A Mais Valia funciona como um instrumento de contrapartida, ou seja, a Prefeitura deixa de cobrar um parâmetro urbano, uma legislação vigente que não foi obedecida como, por exemplo, uma vaga de carro ausente, uma área de ventilação insuficiente, um andar acima do gabarito permitido e, em troca, cobra um valor por metro quadrado a título de indenização e multa. Assim, legaliza a obra concluída em desacordo com as posturas municipais e, em troca, o contribuinte acaba pagando verdadeiros absurdos pela legalização. Isso pode ser muito vantajoso para aquele contribuinte que fez uma cobertura na beira da praia do Recreio, ultrapassando o gabarito permitido e ocupando área maior que a exigida. Com o pagamento de Mais Valia, terá seu imóvel valorizado com a legalização, e facilmente inserido no mercado imobiliário. No entanto, é totalmente desproporcional quando a mesma lei abraça um imóvel na Zona Norte, o qual foi edificado com uma garagem no afastamento frontal. Seguindo o princípio da igualdade, as mesmas alíquotas aplicadas na Zona Norte são aplicadas na Zona Sul. Isso leva a valores absurdos quando o caso em questão é a legalização de imóveis em áreas mais carentes. A Mais Valia ficou em vigor até 22 de janeiro de 2010.

A crescente oferta de financiamento imobiliário pela Caixa Econômica Federal reascendeu na população o sonho da casa própria. Os programas sociais, como o “Minha Casa, Minha Vida”, deram um grande impulso no ramo de compra e venda de imóveis, construção civil e mercado de materiais, criando vários empregos e aquecendo a economia. Soma-se a esse quadro a expectativa de realização dos Jogos Olímpicos e Copa do Mundo no País. A mudança de política de financiamento imobiliário praticado pela Caixa Econômica e demais agentes financeiros também impulsionou o mercado. O financiamento em que antes o mutuário pagava por vinte anos e, ao final, ainda tinha saldo devedor, hoje tem a facilidade de utilizar recursos do Fundo de Garantia por Tempo de Serviço (FGTS) e da Caderneta de Poupança, com prestações decrescentes e com maior facilidade de obter a aprovação do crédito.

Tudo isso leva a uma necessidade de buscar o imóvel legal, aquele que pode ser inserido no mercado imobiliário e absorvido através de financiamento, com cumprimento das normas e exigências para ser aceito como garantia hipotecária.
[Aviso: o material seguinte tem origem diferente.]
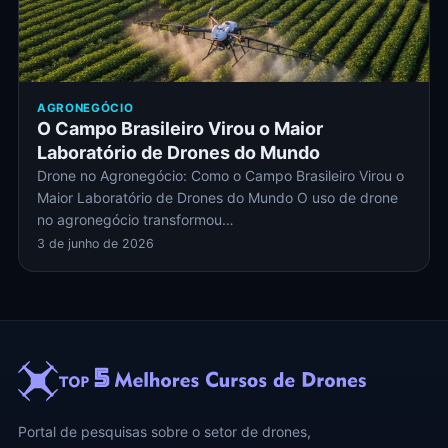
AGRONEGÓCIO
O Campo Brasileiro Virou o Maior
Laboratório de Drones do Mundo
Drone no Agronegócio: Como o Campo Brasileiro Virou o
Maior Laboratório de Drones do Mundo O uso de drone
no agronegócio transformou…
3 de junho de 2026
Portal de pesquisas sobre o setor de drones,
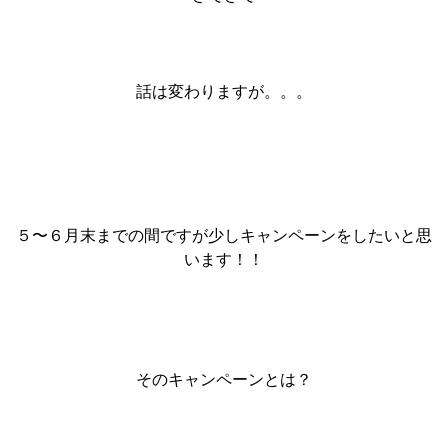
話は変わりますが。。。
５〜６月末までの間ですが少しキャンペーンをしたいと思
います！！
そのキャンペーンとは？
Não basta que o imóvel esteja em dia com suas obrigações tributárias, com o devido pagamento do IPTU, de acordo com a área existente no local. É necessário que tenha passado pelo devido processo legal administrativo junto à Secretaria de Urbanismo e Secretaria de Fazenda, para depois ser apresentado ao competente Registro Geral de Imóveis, com a comprovação do pagamento do INSS referente à obra. Só assim pode-se ter um imóvel pronto para ser inserido no crescente mercado imobiliário.